Ей нередко писали из столицы — письма от мужчин она неизменно приносила ему, хотя он и не просил. Изощрённой пыткой казалось ему читать о том, как они восхищаются его женой, но Лиза настаивала, желая избежать недомолвок.

Часто ей писал Лев. С годами интонации его переменились — он всё более недовольно отзывался о свете, о столице, о власти.


«Здѣсь нѣтъ свободы — и уже не будетъ. Нѣтъ ни мысли, ни ​вѣры​ — лишь одержимость въ притѣсненіи. Если вы всё еще думаете, что сможете жить тутъ, я скажу прямо — для васъ то будетъ невозможно. Вамъ не дадутъ того, какъ не даютъ и мнѣ. Я подъ постояннымъ подозрѣніемъ, не только власти — народъ презираетъ меня. ​Эти​ люди охотно принимаютъ блага, но боятся всякихъ перемѣнъ. Для нихъ я ​—​ вѣроотступникъ, не такой, моя ​вѣра​ — не та, но что имъ извѣстно о моей ​вѣрѣ​? Кличутъ безбожникомъ, но развѣ не ​они​ сами таковы?

Вы сами понимаете, что это значитъ для васъ. Хочу вѣрить, глупцовъ — меньшинство, но кричатъ ​они​ громче, оттого никакой любви къ вамъ не останется такъ скоро, какъ скоро вы начнете заявлять о себѣ откровенно. Люди лишь стадо, пугливое, безцѣльное. Я знаю, вы не сможете молчать, а значитъ, здѣсь вамъ не дадутъ дышать, васъ сдѣлаютъ чужой, заставятъ сдаться, но вы не сдадитесь, и тогда это общество попытается васъ сломить…»

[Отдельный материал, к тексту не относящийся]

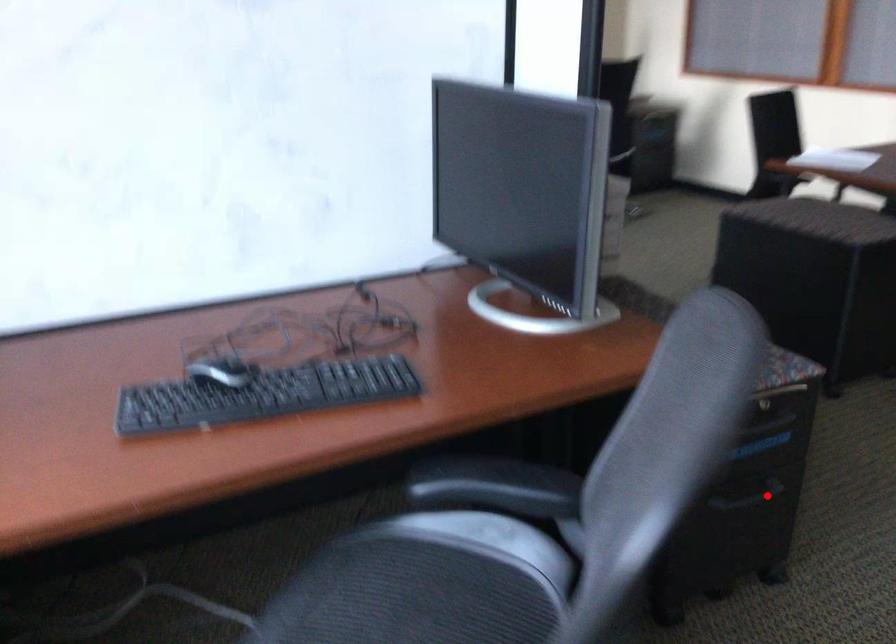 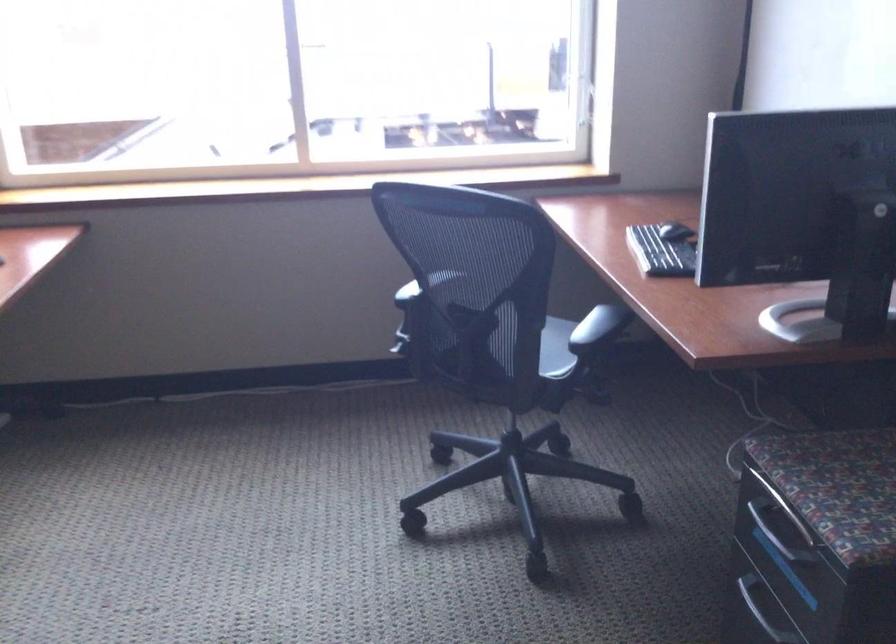 Find the pixel in the second image that matches the highlighted location in the first image.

Ах если бы подобное до них пытался донести только он! Каждый, кто желал Лизе добра, прямо или иносказательно заявлял о том, что лучшее место для неё — где угодно, но не в Петербурге. Демид и сам так считал, но всё не мог определиться, куда им податься. Ведь едва ли их нежелание возвращаться в столицу примут при дворе, а значит, отправиться нужно туда, где их будет трудно достать.

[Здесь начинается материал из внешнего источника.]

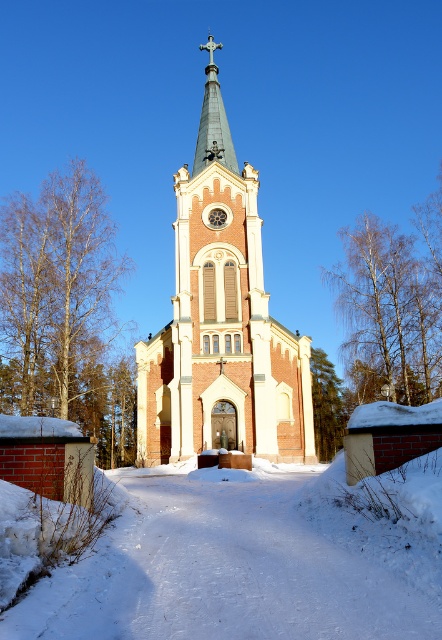 Looking at this image, is light beige stone church steeple at center smaller than shiny gold spire at center?

No.

What do you see at coordinates (221, 321) in the screenshot? I see `light beige stone church steeple at center` at bounding box center [221, 321].

Measure the distance between light beige stone church steeple at center and camera.

A distance of 68.28 meters exists between light beige stone church steeple at center and camera.

Locate an element on the screen. Image resolution: width=442 pixels, height=640 pixels. light beige stone church steeple at center is located at coordinates (221, 321).

Is point (327, 566) behind point (209, 108)?

No.

Is white powdery snow at center wider than shiny gold spire at center?

Correct, the width of white powdery snow at center exceeds that of shiny gold spire at center.

Between point (438, 620) and point (209, 99), which one is positioned in front?

Point (438, 620) is more forward.

Locate an element on the screen. Image resolution: width=442 pixels, height=640 pixels. white powdery snow at center is located at coordinates (247, 564).

Between point (182, 518) and point (206, 259), which one is positioned in front?

Point (182, 518)

The height and width of the screenshot is (640, 442). Describe the element at coordinates (247, 564) in the screenshot. I see `white powdery snow at center` at that location.

Does point (420, 566) come behind point (221, 416)?

No, it is in front of (221, 416).

Locate an element on the screen. This screenshot has height=640, width=442. white powdery snow at center is located at coordinates pos(247,564). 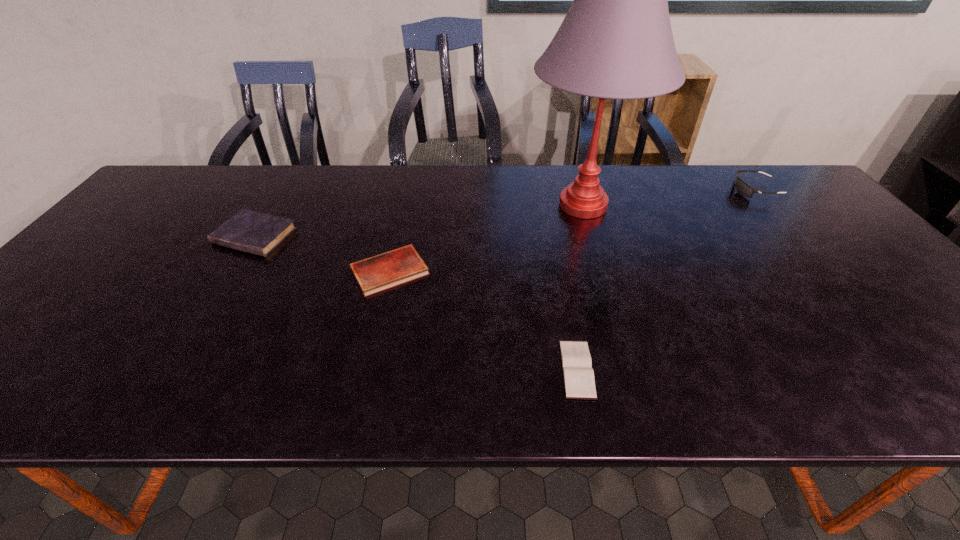 Locate which diary ranks in proximity to the nearest object. Please provide its 2D coordinates. Your answer should be formatted as a tuple, i.e. [(x, y)], where the tuple contains the x and y coordinates of a point satisfying the conditions above.

[(375, 274)]

Locate an element on the screen. The width and height of the screenshot is (960, 540). diary object that ranks as the second closest to the fourth shortest object is located at coordinates (375, 274).

This screenshot has height=540, width=960. I want to click on free space that satisfies the following two spatial constraints: 1. on the lenses of the goggles; 2. on the front side of the leftmost diary, so click(794, 236).

You are a GUI agent. You are given a task and a screenshot of the screen. Output one action in this format:
    pyautogui.click(x=<x>, y=<y>)
    Task: Click on the vacant region that satisfies the following two spatial constraints: 1. on the front-facing side of the table lamp; 2. on the front side of the leftmost object
    The width and height of the screenshot is (960, 540).
    Given the screenshot: What is the action you would take?
    pyautogui.click(x=592, y=236) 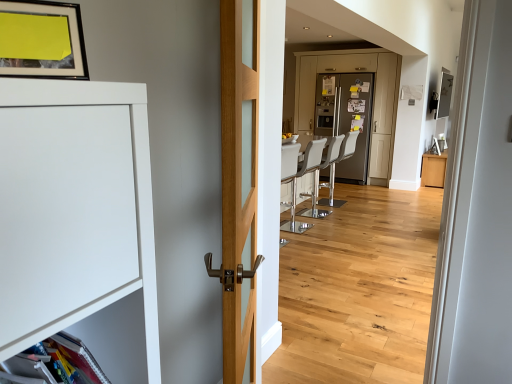 Question: Is matte black picture frame at upper left at the right side of silver metallic refrigerator at center, marked as the first screen door in a right-to-left arrangement?

Choices:
 (A) yes
 (B) no

Answer: (B)

Question: Considering the relative sizes of matte black picture frame at upper left and silver metallic refrigerator at center, marked as the first screen door in a right-to-left arrangement, in the image provided, is matte black picture frame at upper left bigger than silver metallic refrigerator at center, marked as the first screen door in a right-to-left arrangement,?

Choices:
 (A) yes
 (B) no

Answer: (B)

Question: Is matte black picture frame at upper left at the left side of silver metallic refrigerator at center, arranged as the second screen door when viewed from the left?

Choices:
 (A) no
 (B) yes

Answer: (B)

Question: Does matte black picture frame at upper left have a greater height compared to silver metallic refrigerator at center, arranged as the second screen door when viewed from the left?

Choices:
 (A) yes
 (B) no

Answer: (B)

Question: Is matte black picture frame at upper left surrounding silver metallic refrigerator at center, arranged as the second screen door when viewed from the left?

Choices:
 (A) yes
 (B) no

Answer: (B)

Question: Is matte black picture frame at upper left completely or partially outside of silver metallic refrigerator at center, marked as the first screen door in a right-to-left arrangement?

Choices:
 (A) no
 (B) yes

Answer: (B)

Question: Could satin silver refrigerator at center, positioned as the first screen door in left-to-right order, be considered to be inside white leather barstool at center, the 3th armchair in the front-to-back sequence?

Choices:
 (A) yes
 (B) no

Answer: (B)

Question: From the image's perspective, is white leather barstool at center, the 3th armchair in the front-to-back sequence, under satin silver refrigerator at center, arranged as the second screen door when viewed from the right?

Choices:
 (A) no
 (B) yes

Answer: (B)

Question: Does white leather barstool at center, acting as the 1th armchair starting from the back, have a lesser height compared to satin silver refrigerator at center, arranged as the second screen door when viewed from the right?

Choices:
 (A) no
 (B) yes

Answer: (B)

Question: Can you confirm if white leather barstool at center, the 3th armchair in the front-to-back sequence, is bigger than satin silver refrigerator at center, arranged as the second screen door when viewed from the right?

Choices:
 (A) no
 (B) yes

Answer: (A)

Question: Is white leather barstool at center, the 3th armchair in the front-to-back sequence, taller than satin silver refrigerator at center, positioned as the first screen door in left-to-right order?

Choices:
 (A) no
 (B) yes

Answer: (A)

Question: Considering the relative sizes of white leather barstool at center, the 3th armchair in the front-to-back sequence, and satin silver refrigerator at center, arranged as the second screen door when viewed from the right, in the image provided, is white leather barstool at center, the 3th armchair in the front-to-back sequence, wider than satin silver refrigerator at center, arranged as the second screen door when viewed from the right,?

Choices:
 (A) yes
 (B) no

Answer: (B)

Question: Is white leather barstool at center, acting as the 1th armchair starting from the back, bigger than wooden floor at center?

Choices:
 (A) no
 (B) yes

Answer: (A)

Пока они продолжали путь вместе с определённым им эскортом.

— Письмо от Ильи! — радостной выкрик вырвал Демида из размышлений. Лиза всегда радовалась вестям от братьев, и всё же именно к Илье Демид испытывал особую ревность.

— И что там?

— Пишет из Стамбула. Удивительно, что письмо нашло нас!

— Предопределение, — ответил Демид так, как всегда отвечала Лиза.

Он внимательно следил за тем, как менялось её лицо: по мере прочтения Лиза становилась всё грустнее.

— Плохие вести?

— Нет, хорошие. У него всё хорошо, просто… такое чувство, что мы уже не встретимся больше никогда.

Илья писал о своём путешествии и, казалось, наконец он нашёл себя.


«Здѣсь всё иначе, ​чѣмъ​ въ Россіи, Лиза. Насъ всегда пытались убѣдить, что османы — ​варвары​, но почти каждый здѣсь — ученый, философъ, духовный наставникъ. ​Они​ не боятся знаній. Намъ внушали, что слова Господни — лишь для рукоположенныхъ, что мы, ​обычные​ люди, не въ правѣ размышлять о нихъ, а лишь должны слушаться ихъ, знающихъ. Здѣсь же знать Писаніе — обязательство, ​они​ учатъ его съ первыми же своими словами, на томъ языкѣ, на которомъ оно написано.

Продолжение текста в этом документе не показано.